**DESCRIPTION OF THE TASK:**
Report how many lines in the records below hold the word "Gonzaga". Add nothing to the number.

**DATA RECORDS:**
◇ ◇ ◇ ◇

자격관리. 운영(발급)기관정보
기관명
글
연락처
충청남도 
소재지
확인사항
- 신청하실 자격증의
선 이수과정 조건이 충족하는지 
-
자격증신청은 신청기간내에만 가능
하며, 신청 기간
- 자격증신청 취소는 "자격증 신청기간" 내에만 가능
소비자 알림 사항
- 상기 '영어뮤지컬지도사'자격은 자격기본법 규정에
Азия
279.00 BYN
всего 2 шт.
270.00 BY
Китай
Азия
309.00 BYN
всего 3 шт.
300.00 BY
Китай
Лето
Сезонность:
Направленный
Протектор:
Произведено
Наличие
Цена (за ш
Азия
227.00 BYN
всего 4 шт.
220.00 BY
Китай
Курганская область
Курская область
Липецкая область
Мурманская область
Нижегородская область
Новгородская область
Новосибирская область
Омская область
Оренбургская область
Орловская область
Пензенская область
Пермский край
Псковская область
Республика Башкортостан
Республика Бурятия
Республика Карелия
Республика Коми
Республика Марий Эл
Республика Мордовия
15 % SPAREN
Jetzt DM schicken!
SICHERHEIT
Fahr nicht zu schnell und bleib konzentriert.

◇ ◇ ◇ ◇

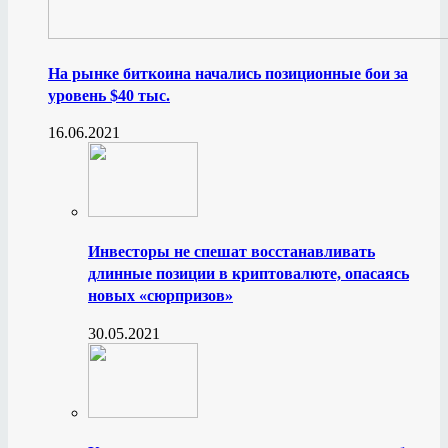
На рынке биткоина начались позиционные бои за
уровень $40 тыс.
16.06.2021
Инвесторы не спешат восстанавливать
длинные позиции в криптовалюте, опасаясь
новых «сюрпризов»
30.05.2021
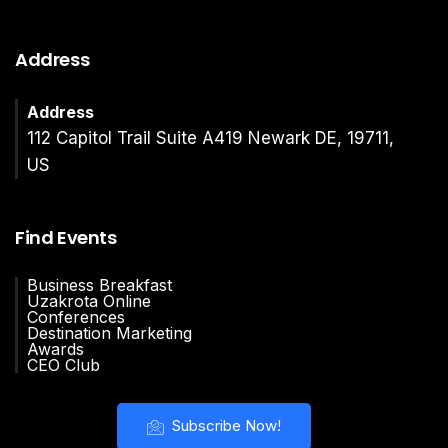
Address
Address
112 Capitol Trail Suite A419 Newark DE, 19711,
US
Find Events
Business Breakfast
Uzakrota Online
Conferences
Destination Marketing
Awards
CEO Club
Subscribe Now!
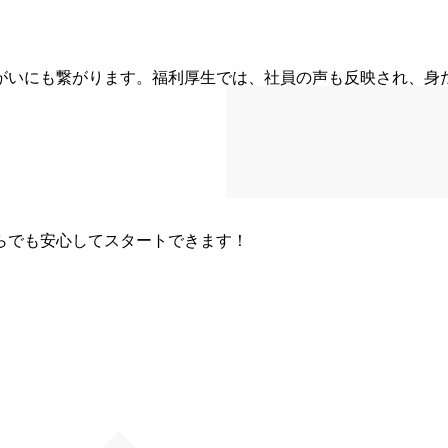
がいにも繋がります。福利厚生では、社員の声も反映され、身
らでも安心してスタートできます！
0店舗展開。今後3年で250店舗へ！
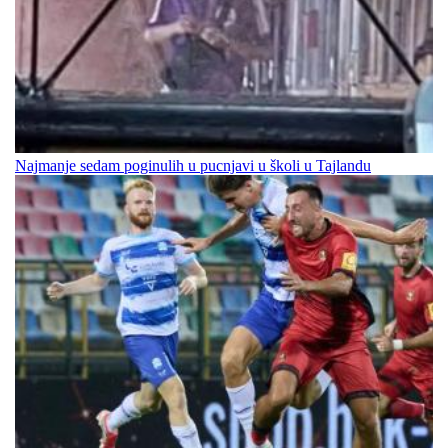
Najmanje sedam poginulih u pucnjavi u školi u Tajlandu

◇ ◇ ◇ ◇

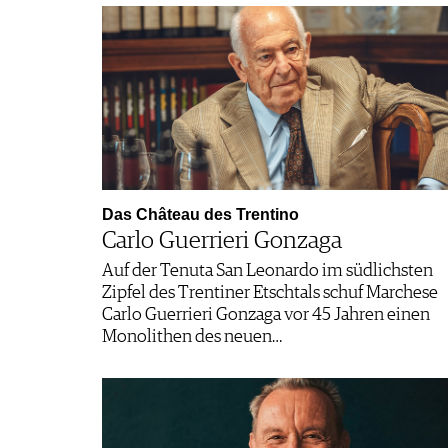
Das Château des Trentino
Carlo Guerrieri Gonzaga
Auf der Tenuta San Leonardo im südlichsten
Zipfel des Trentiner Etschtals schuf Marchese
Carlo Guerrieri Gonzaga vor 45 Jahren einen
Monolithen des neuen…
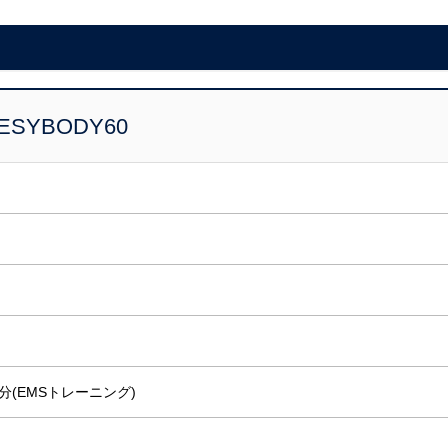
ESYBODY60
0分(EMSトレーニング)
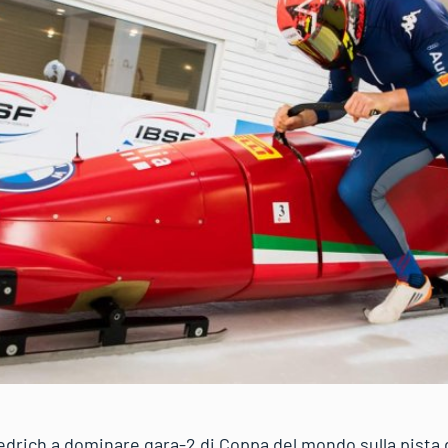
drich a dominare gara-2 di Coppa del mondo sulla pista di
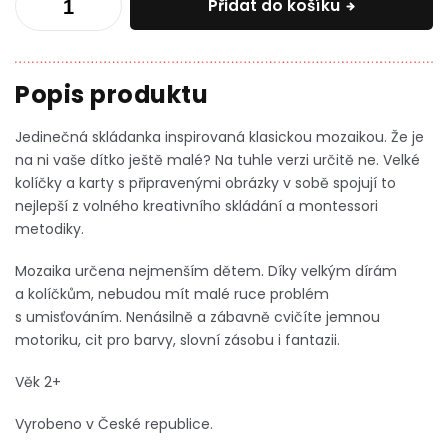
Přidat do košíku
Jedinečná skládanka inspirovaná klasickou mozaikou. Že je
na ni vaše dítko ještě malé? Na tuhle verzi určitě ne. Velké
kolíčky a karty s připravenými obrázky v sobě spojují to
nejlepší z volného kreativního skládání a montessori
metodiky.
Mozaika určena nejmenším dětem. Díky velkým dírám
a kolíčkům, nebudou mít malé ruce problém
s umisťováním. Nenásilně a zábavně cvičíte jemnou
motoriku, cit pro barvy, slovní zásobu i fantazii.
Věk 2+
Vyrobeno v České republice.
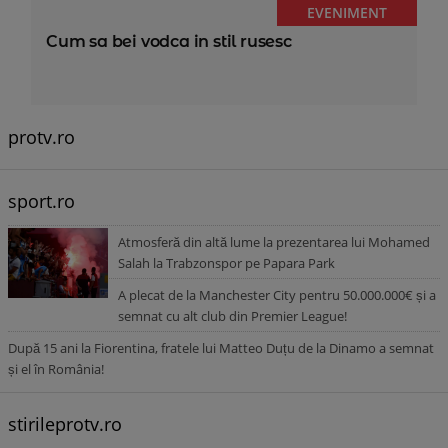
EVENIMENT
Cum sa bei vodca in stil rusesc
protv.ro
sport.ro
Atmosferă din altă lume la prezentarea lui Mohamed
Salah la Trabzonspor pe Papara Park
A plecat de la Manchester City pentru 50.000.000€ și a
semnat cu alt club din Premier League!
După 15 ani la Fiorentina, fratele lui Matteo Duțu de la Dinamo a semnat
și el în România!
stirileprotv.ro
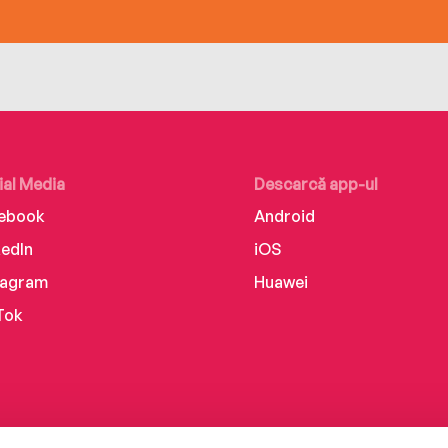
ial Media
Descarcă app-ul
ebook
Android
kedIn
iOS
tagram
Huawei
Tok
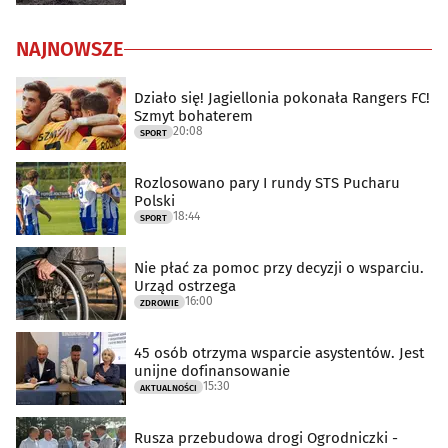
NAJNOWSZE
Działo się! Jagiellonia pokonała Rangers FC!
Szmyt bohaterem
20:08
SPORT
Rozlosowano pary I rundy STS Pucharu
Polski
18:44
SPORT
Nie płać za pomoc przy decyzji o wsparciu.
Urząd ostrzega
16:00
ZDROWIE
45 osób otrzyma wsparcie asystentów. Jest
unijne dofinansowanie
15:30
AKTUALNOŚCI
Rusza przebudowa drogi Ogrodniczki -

◇ ◇ ◇ ◇

**ANSWER TO THIS PROBLEM:**
2